CVE-2024-47531: 
Homebrew vulnerability analysis and mitigation

Scout, a web-based visualizer for VCF-files, contains a vulnerability (CVE-2024-47531) related to insufficient filename sanitization. The vulnerability was discovered in versions up to 4.88.1 and was fixed in version 4.89. The issue was disclosed on September 30, 2024, allowing attackers to bypass intended file extension restrictions and potentially cause users to download malicious files (GitHub Advisory).

The vulnerability stems from inadequate sanitization of filenames in the panel export functionality. The issue exists in the downloadedpanelname function where filenames are generated and used directly in response headers without proper sanitization. This allows attackers to manipulate the panel name to include malicious extensions, bypassing the intended file format restrictions. The vulnerability has been assigned a CVSS v3.1 score of 4.6 (Medium) with the vector string CVSS:3.1/AV:N/AC:L/PR:L/UI:R/S:U/C:L/I:L/A:N (GitHub Advisory).

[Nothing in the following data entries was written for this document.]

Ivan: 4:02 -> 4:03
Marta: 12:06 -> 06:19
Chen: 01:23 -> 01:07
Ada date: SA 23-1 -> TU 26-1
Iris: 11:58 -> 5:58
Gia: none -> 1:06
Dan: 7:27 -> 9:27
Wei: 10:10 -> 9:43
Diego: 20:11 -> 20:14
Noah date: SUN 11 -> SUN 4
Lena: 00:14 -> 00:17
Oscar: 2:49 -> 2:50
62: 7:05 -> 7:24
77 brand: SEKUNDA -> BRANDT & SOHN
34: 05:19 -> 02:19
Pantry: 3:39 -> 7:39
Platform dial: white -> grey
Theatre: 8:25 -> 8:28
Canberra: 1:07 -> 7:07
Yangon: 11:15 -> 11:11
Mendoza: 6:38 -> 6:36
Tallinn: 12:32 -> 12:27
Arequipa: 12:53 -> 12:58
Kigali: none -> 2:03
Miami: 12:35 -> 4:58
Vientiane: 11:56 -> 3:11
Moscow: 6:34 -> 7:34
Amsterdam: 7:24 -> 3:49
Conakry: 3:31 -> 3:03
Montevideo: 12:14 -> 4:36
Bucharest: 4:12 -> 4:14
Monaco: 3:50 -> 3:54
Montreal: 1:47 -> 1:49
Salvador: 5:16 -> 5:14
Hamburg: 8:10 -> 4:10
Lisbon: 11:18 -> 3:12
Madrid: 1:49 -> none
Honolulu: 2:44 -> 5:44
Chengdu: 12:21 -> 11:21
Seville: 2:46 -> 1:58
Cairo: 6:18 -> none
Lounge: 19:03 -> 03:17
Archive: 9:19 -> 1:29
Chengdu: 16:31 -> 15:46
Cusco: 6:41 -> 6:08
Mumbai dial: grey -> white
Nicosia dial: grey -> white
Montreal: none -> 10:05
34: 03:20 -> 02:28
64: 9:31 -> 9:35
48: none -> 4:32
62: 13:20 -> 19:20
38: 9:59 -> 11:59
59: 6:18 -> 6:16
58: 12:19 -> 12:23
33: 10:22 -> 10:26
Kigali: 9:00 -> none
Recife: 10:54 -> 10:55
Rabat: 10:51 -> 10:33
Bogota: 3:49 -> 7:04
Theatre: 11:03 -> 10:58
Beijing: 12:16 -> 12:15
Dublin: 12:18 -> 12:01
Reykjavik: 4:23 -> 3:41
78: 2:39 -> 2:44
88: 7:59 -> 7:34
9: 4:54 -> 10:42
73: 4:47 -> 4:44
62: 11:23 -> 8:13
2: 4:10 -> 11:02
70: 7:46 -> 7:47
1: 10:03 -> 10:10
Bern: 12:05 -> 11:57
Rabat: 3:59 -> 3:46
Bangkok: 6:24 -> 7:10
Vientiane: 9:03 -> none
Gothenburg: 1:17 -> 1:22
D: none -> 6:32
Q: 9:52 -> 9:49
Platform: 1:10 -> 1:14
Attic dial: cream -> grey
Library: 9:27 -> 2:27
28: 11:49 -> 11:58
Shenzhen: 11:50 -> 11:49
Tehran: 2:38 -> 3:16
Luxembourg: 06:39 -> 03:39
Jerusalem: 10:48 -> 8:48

When exploited, this vulnerability could lead to users unknowingly downloading and opening malicious files with unexpected extensions. Since the files are served from a trusted domain, users may be more likely to trust and open these potentially dangerous files, which could result in device or data compromise (GitHub Advisory).

The vulnerability has been fixed in Scout version 4.89. The fix includes improved filename sanitization and proper handling of file extensions. Organizations using affected versions should upgrade to version 4.89 or later (GitHub Patch).